従来の屋根構造の一例が特許文献1に開示されている。特許文献1の屋根構造は、車体の前後方向に延びる閉断面構造のルーフレールと、車体の幅方向に延びるハット形断面のルーフボウと、ピラーの上部に配置されたハット形断面のガゼット(サイドルーフクロスボウ)とを有している。前記ルーフボウは、前記ガゼットを介して、前記ルーフレールに溶接によって結合されている。

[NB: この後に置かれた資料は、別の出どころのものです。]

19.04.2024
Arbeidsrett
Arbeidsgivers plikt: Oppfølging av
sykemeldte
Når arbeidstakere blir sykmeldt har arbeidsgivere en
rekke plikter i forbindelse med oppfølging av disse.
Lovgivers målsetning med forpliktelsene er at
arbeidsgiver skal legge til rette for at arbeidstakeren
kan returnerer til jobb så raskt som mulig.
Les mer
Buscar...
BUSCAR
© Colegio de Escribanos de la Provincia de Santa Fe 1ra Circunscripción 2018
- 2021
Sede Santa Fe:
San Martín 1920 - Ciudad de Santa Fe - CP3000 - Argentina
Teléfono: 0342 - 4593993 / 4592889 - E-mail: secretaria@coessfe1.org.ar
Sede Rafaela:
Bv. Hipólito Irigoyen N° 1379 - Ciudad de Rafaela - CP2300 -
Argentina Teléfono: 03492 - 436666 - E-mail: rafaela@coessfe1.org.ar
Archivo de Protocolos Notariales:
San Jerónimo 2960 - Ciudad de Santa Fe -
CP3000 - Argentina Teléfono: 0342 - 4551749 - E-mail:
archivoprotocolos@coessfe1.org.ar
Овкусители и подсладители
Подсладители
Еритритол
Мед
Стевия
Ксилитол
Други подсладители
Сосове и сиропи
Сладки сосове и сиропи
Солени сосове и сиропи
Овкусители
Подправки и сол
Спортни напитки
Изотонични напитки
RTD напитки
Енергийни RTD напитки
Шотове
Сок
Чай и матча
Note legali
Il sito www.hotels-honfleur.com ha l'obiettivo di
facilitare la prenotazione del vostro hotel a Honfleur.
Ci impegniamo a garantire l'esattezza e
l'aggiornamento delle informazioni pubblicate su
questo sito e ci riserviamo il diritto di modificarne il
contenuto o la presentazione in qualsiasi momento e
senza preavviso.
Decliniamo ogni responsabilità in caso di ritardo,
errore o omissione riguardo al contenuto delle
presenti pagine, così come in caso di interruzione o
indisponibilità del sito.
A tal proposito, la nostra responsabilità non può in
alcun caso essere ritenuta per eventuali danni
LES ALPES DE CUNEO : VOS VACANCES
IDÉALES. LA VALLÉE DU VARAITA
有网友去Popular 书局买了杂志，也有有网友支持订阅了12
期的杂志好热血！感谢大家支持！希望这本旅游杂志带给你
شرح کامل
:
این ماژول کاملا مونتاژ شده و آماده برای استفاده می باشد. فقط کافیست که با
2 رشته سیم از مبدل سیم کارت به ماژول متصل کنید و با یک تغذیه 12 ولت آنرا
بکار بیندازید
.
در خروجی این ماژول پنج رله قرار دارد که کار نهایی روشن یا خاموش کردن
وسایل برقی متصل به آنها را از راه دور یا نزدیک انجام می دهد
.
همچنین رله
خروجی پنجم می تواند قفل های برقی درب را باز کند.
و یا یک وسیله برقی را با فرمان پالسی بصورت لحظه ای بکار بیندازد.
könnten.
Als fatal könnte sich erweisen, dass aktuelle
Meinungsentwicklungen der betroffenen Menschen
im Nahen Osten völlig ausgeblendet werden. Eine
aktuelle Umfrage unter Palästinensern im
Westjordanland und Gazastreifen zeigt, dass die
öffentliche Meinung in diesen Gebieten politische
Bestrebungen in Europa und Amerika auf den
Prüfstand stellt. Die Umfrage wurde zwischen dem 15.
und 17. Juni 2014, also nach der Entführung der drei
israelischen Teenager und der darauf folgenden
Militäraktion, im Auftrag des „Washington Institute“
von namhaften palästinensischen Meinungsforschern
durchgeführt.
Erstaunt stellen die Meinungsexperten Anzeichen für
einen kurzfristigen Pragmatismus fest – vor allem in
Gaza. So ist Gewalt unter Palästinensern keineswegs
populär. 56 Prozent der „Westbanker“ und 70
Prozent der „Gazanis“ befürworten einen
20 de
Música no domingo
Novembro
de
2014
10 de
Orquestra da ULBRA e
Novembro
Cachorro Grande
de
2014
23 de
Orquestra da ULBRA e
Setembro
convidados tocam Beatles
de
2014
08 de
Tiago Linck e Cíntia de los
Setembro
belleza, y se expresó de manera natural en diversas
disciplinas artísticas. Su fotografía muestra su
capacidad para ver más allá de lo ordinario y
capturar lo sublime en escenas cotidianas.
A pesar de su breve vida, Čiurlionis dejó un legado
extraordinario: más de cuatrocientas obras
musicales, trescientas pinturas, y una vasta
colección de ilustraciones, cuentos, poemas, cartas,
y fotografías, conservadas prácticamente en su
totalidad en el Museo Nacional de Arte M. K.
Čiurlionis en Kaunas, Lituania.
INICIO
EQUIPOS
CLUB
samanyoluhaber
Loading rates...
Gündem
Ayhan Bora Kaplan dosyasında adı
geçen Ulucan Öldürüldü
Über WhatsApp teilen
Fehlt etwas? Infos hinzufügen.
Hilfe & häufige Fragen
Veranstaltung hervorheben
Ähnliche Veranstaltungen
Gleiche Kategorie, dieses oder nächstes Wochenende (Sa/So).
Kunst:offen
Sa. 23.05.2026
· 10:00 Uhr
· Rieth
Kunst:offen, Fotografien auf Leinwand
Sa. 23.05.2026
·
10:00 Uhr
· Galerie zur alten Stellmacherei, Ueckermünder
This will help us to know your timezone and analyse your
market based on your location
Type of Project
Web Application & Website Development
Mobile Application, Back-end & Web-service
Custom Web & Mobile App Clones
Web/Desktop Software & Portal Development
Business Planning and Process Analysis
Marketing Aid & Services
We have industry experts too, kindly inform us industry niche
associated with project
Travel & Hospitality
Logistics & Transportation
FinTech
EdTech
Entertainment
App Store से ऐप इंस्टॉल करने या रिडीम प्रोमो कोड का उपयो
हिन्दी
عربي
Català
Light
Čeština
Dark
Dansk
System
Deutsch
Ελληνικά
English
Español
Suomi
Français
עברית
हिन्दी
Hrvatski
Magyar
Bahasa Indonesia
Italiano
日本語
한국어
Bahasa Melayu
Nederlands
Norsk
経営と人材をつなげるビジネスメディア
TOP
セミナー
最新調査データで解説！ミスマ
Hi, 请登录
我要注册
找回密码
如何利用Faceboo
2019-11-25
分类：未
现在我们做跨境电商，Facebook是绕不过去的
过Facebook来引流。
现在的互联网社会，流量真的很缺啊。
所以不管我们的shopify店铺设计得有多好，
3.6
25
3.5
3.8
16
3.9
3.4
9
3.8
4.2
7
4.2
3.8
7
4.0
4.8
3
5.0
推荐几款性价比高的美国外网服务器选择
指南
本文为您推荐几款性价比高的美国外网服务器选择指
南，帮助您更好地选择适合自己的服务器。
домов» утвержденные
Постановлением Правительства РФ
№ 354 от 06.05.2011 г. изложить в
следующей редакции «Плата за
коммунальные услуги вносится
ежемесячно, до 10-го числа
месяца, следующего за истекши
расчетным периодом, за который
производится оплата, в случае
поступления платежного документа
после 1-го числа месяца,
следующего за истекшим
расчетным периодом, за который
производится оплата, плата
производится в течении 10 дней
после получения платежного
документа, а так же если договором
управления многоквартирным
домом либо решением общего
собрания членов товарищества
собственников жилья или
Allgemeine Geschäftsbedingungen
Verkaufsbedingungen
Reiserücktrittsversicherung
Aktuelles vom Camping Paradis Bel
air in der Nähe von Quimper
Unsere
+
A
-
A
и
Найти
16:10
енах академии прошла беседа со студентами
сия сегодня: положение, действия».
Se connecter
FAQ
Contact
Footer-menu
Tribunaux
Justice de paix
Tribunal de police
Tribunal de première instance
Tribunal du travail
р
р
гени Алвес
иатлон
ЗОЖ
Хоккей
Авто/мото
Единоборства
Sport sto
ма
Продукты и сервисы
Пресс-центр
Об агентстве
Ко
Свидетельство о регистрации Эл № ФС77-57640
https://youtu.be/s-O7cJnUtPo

例えば大型観光バスでは乗客の見晴らしを良くするために、客室の床面を高くしたいわゆるハイデッカー車(high deck body)が採用されることがある。しかし床面位置が高くなると、天井が高くなり、車両重心位置も高くなるなど、走行安定性に影響が生じることが考えられる。そのため車体を軽くして車体の剛性を大きくし、コスト低減を図るために、車体の骨格部材に角パイプが使用されている。
例えば図8に示されるように、車体前後方向に延びる左右一対のサイドルーフレール1(一方のみ示す)と、これらサイドルーフレール1間に配置されたルーフボウ2とを有する屋根構造が知られている。この屋根構造においては、車体がねじれた際にルーフボウ2の結合部に大きな応力が発生するのを防止するために、サイドルーフレール1とルーフボウ2との間に、角パイプからなるルーフレール3が設けられている。そしてサイドルーフレール1とルーフレール3とを、サイドルーフクロスボウ4を介して互いに溶接部5によって連結し、ルーフ部の車体幅方向の側部の剛性を大きくすることにより、ルーフ部の変形量を小さくしている。
実開昭62−197478号公報
特許文献1の屋根構造は、ハイデッカー車のようにルーフ部の高さが大きい車両の場合にルーフ部の剛性が不足することがある。図8に示された従来の屋根構造は、重量が大きく、しかも溶接部が多数存在するため、ルーフ部を組立てる際の作業の負担が大きい。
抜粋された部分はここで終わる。